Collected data

+-------+

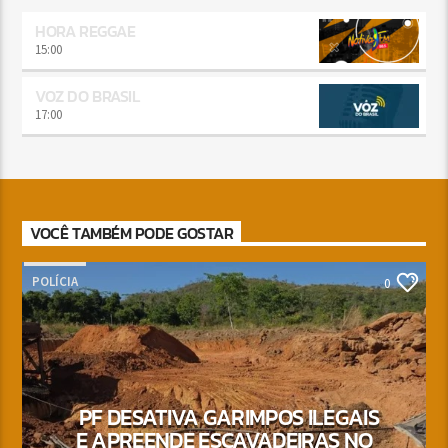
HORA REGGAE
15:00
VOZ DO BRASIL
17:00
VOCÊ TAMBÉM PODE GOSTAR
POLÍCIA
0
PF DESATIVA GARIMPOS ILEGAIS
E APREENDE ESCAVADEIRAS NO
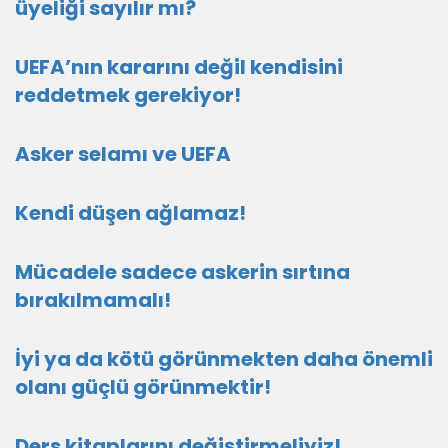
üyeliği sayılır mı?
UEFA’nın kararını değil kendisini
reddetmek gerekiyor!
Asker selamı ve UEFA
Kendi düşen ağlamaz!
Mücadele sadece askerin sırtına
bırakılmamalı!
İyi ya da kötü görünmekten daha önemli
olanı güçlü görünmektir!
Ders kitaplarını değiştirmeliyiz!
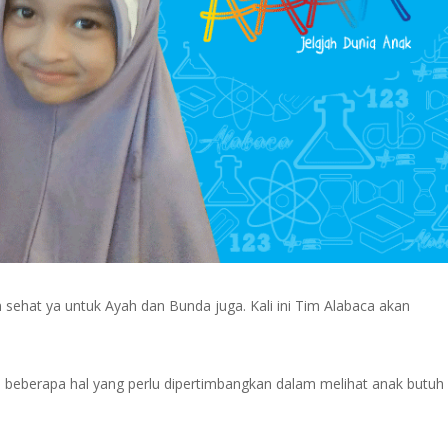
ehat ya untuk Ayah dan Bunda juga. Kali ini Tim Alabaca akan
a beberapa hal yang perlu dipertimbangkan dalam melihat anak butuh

+-------+

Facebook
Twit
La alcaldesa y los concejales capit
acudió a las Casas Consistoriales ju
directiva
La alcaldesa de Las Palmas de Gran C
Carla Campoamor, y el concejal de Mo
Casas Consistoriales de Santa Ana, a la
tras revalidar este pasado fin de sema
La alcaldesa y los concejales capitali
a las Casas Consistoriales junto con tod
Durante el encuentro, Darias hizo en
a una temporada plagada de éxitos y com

+-------+

Required work. From the records above, return each line that includes "concejales".

Answer below.
La alcaldesa y los concejales capit
La alcaldesa y los concejales capitali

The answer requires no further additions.